Merhaba!
W Sylwestra mówi się, że jak się zacznie Nowy Rok, taki będzie do końca. My rozpoczęliśmy 2025 rok w idealnym stylu – z piękną pogodą, wiatrem wypełniającym żagle, szumem fal i dźwiękiem want grających na wietrze. Jeśli ta zasada się sprawdzi, cztery załogi mogą szykować się na wyjątkowo żeglarski rok! Ale zacznijmy od początku… 👀
Rozpakowanie, papierologia i szkolenia
Po przyjeździe do Mariny Gocek rzeczywistość nie była tak kolorowa. Bezwietrznie, szaro, buro i na dodatek ulewa. Mówi się jednak, że dla żeglarzy nie ma złej pogody, są tylko złe ubrania.
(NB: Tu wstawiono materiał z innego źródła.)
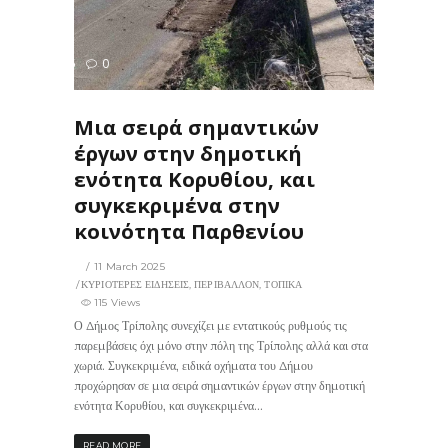
115
0
ΙΣ
Μια σειρά σημαντικών
έργων στην δημοτική
ενότητα Κορυθίου, και
συγκεκριμένα στην
κοινότητα Παρθενίου
11 March 2025
ΚΥΡΙΟΤΕΡΕΣ ΕΙΔΗΣΕΙΣ
,
ΠΕΡΙΒΑΛΛΟΝ
,
ΤΟΠΙΚΑ
115 Views
Ο Δήμος Τρίπολης συνεχίζει με εντατικούς ρυθμούς τις
παρεμβάσεις όχι μόνο στην πόλη της Τρίπολης αλλά και στα
χωριά. Συγκεκριμένα, ειδικά οχήματα του Δήμου
προχώρησαν σε μια σειρά σημαντικών έργων στην δημοτική
ενότητα Κορυθίου, και συγκεκριμένα...
READ MORE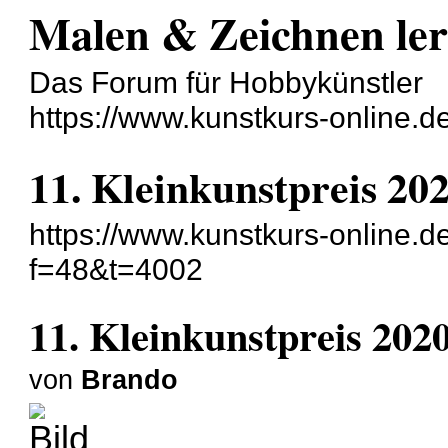
Malen & Zeichnen le
Das Forum für Hobbykünstler
https://www.kunstkurs-online.d
11. Kleinkunstpreis 20
https://www.kunstkurs-online.d
f=48&t=4002
11. Kleinkunstpreis 202
von
Brando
Dlatego każdy wyciągnął sztormiak i na pokładach oraz kei dominowały jaskrawe kaptury.

Tym razem odbieraliśmy jachty wyjątkowo wcześnie rano, co pozwoliło sprawnie załatwić formalności z armatorami i jednocześnie przeprowadzić szkolenie załóg z bezpieczeństwa. Dzięki temu mogliśmy opuścić port już o 1400, a na dodatek deszcz zdążył ustać!
Cumy na pokład!
Tak rozpoczęło się nasze gonienie wiatru. Prognozy sugerowały, że jeśli wypłyniemy dalej w morze, może uda się złapać dżentelmeński wiatr i popłynąć spokojnym baksztagiem. Niestety, prognozy to jedno, a rzeczywistość to drugie. Wiatru było niewiele, więc powoli bujaliśmy się na przemian na żaglach i silniku. Nocny przelot zapowiadał się spokojnie – wachty podziwiały gwieździste niebo, a kapitanowie mogli w półśnie odpoczywać przed dniem pełnym atrakcji. 🥱
Nie trwało to jednak długo. Pływaliśmy w Turcji, kraju spoza Unii Europejskiej, a naszym celem było Kaş – miasteczka położonego blisko Grecji, czyli granicy UE. Musieliśmy uważnie kontrolować kurs, aby nie wpłynąć na greckie wody. W pewnym momencie zostaliśmy wywołani przez turecką Straż Przybrzeżną. Po krótkiej wymianie informacji – skąd jesteśmy i dokąd zmierzamy – patrol towarzyszył nam aż do Kaş, po czym pożegnał nas krótkim sygnałem i odpłynął.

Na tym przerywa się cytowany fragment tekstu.